There’s a lot of hype on serverless in recent years, it’s a nature evolution of cloud computing — the ubiquity of on demand instances and servers has taken the customer’s appetite to the next level, that is, on demand function calls.
Why do we bring up instances? We need to run applications but we don’t wanna maintain actual hardwares. The technology and market is mature enough now we don’t wanna maintain the instance itself. In layman’s term, serverless is to EC2 as Lyft/Uber is to New Yorker, we want the convenience of a car but we don’t want to pay for the parking and maintenance of a car.
It’s a very common use case for web applications especially where applications need to handle large volume of requests yet each request is usually very simple computation task. However, in the case of ETL and OLAP queries which usually has more requirements on hardware and setup (more than a container, say a Hadoop cluster), it’s still a green field for serverless.
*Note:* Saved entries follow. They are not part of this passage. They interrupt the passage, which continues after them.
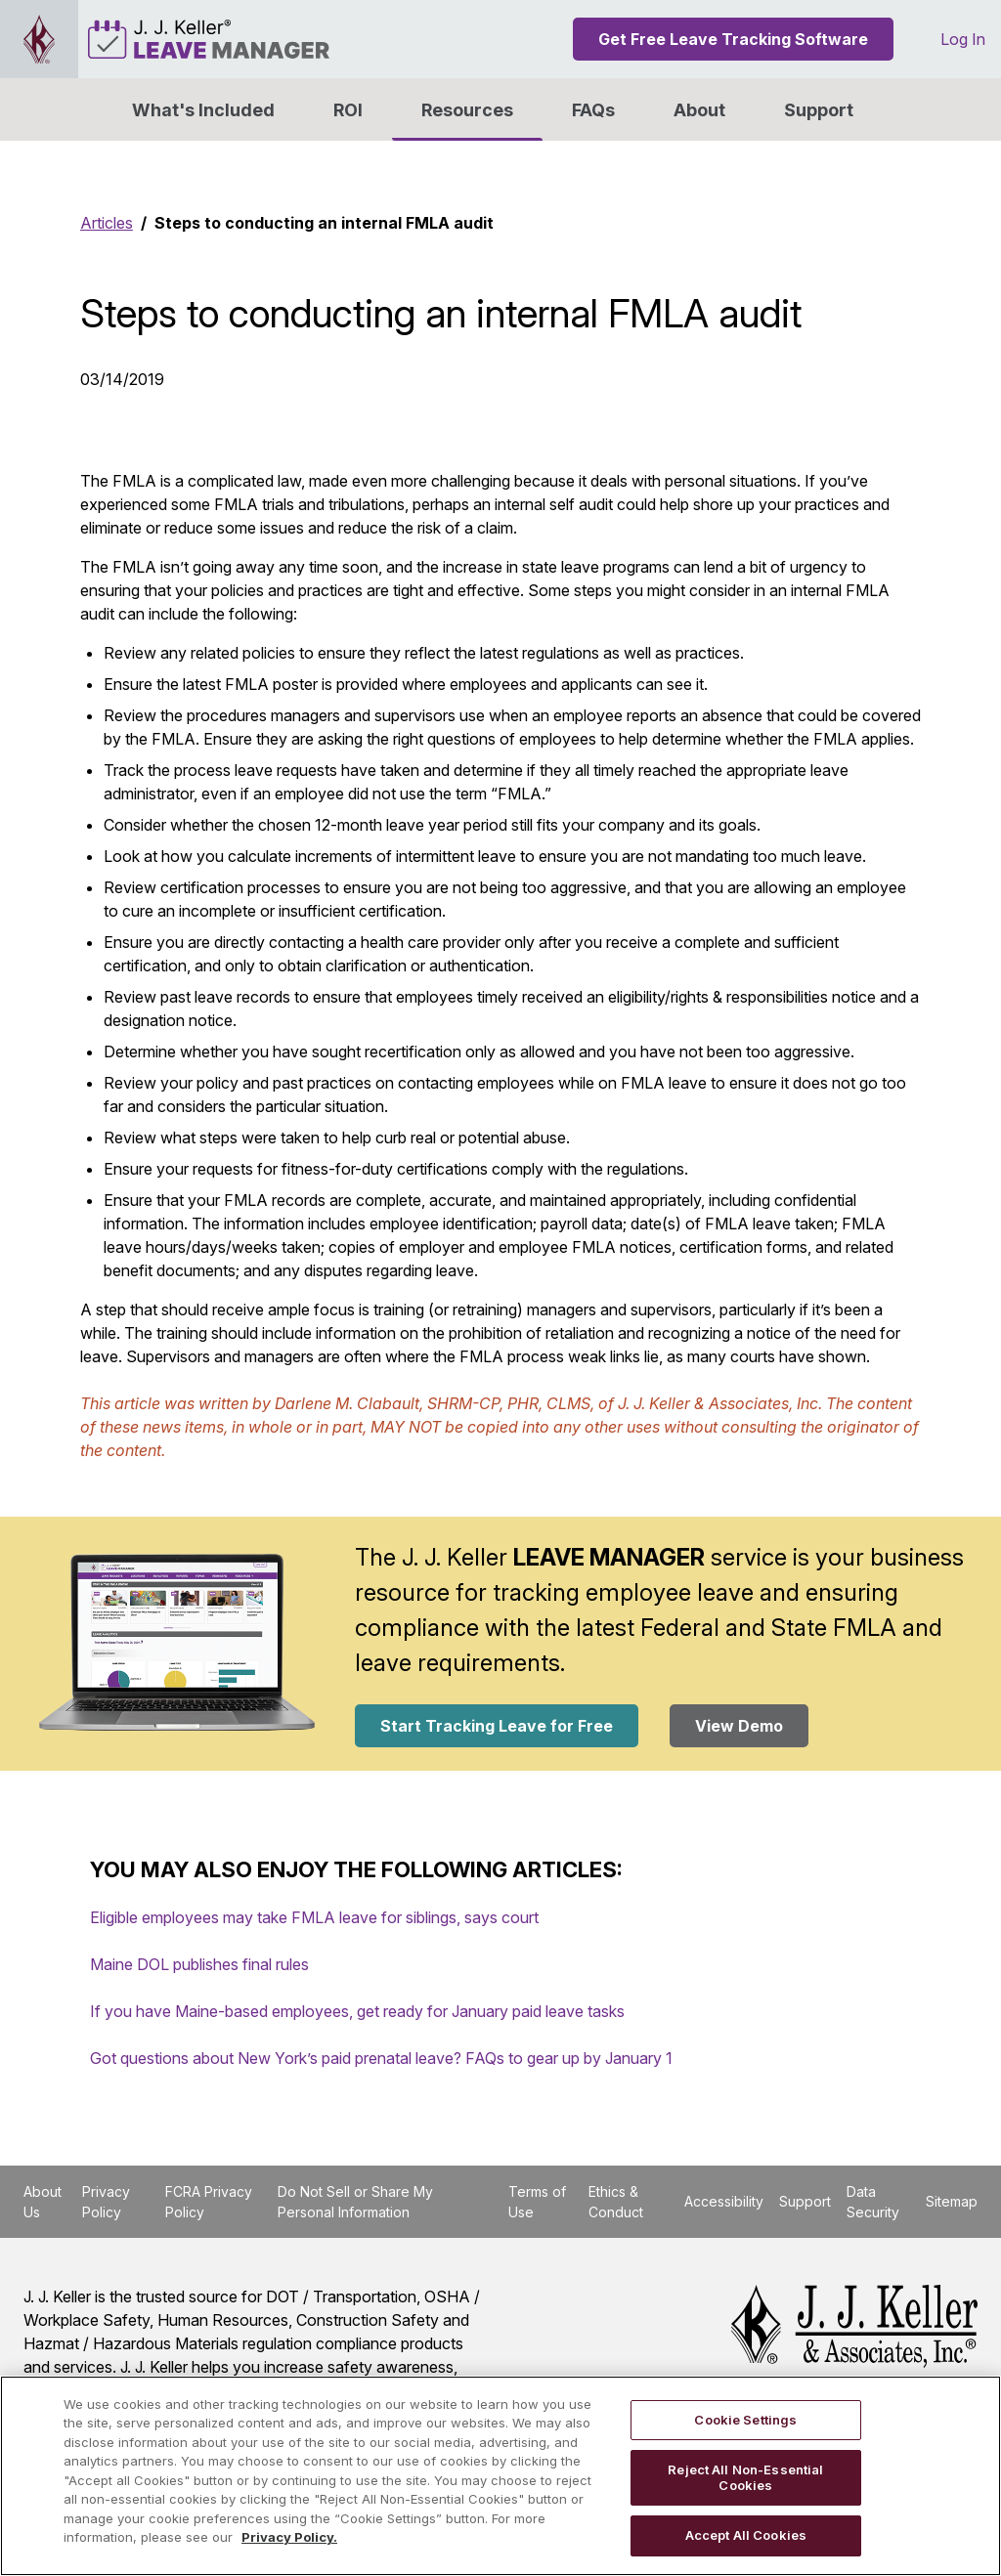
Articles (106, 223)
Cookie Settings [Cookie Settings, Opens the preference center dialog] (745, 2419)
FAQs (593, 110)
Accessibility (723, 2201)
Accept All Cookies (745, 2535)
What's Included (203, 110)
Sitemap (952, 2201)
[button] (699, 109)
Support (818, 110)
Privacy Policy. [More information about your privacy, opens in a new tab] (289, 2537)
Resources (467, 110)
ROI (348, 110)
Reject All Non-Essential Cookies (745, 2477)
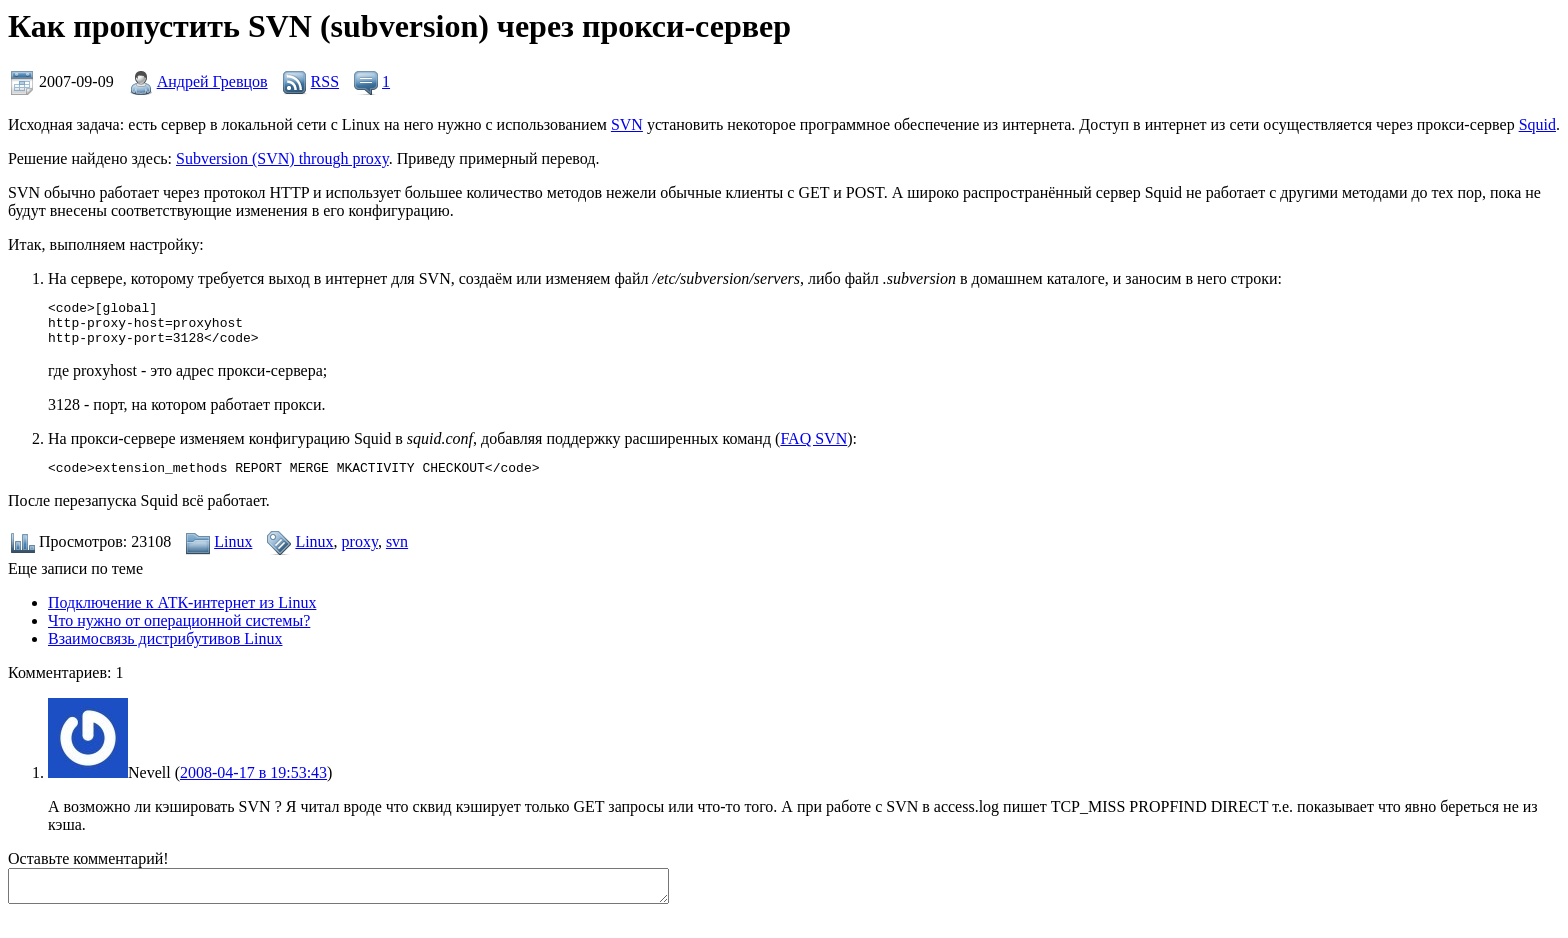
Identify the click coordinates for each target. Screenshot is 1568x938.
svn (397, 553)
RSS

One of our product offerings allows customers and our analysts to run all kinds of analytical queries against 20+ years worth of US consumer credit data (the data the calculates everyone’s credit score). It’s big but not huge data in TB range, however, drilling it down is almost impossible if you just dump into RDBMS.
The rest of the post I’ll be going through how we (at PeerIQ) achieve serverless data lake/warehouse and running performant OLAP queries serverlessly on AWS working with the above data.
S3 as Serverless Data Lake/Warehouse
At the beginning, I was the one to architect it out and maintain the cluster with very minimal devops support. Only took me couple days to realize there’s no way we can support long running hdfs on EC2 or even EMR, we had to dump the data on some other file systems where it can 1. still work with all the distributed query engines (hive/spark/presto) and 2. no one has to ever worry about it. Naturally, there’s one very good candidate on the horizon — S3. There’s more detailed comparison on databricks. One thing I’d like to highlight is that — with other integrations such as Glue and Athena, not just the cost savings on actual AWS service, but also the man hours is huge, this turned out to be an excellent decision.
Early in the days, migrating metastore (where hive keeps all the table information and spark and presto referencing from) from EMR to EMR was not the easiest thing to do if we bumped EMR version. With Glue (basically an external metastore/data catalog), it made things (for a developer from non-big data world) a lot easier to run OLAP query with distributed query engines on any data that’s on S3. There’s still caveats with Glue that’s either not well documented or there’s just bugs with the connector — for example, somehow I can drop partition in spark-sql but not in hive. Yet, the cost savings of having anyone with minimal understanding on how these systems are setup and how things work together being able run queries on any data on S3 with an EMR cluster worth way more than working around these caveats.
Tip: Don’t create your table with location on S3 if it’s going to be a large table, do your things on hdfs then do s3distcp to S3.
Serverless ETL and OLAP Queries
We’ve been having great success with is AWS Athena. Before Athena was available, one of my daily routine is to troubleshoot hive/spark/presto queries for our analyst, there are principals to tune the memory settings that I have probably shared too many times it’s ironed in my brain. The analyst’s job is to write analytical queries, and my job make the barrier as low as possible for their queries to work — with Athena, no clusters deployment involved, most queries work out of box, job done! Our analyst is even able to run ETL on his own (or maybe he’s just too awesome!) with Athena. I am now more concerned with version controlling our ETL queries than them being able to iterate faster.
Of course it’s not done-done, Athena still has concurrent and resource limit (a little unreliable to use for production big data ETL), at times it’s difficult to see why query’s erring out, or say we’d like implement our own UDF (that said it does support lambda expression). We’d always need our own EMR from time to time, but once we get the custom piece into processed data on S3, data engineers can ‘enjoy’ other projects on their hand.
Hopefully this gives small orgs ideas to solve big data ETL and analytics problems cost effectively! Not just lowering AWS bill, data engineers and devops finally don’t have to be constantly trouble shooting the cluster.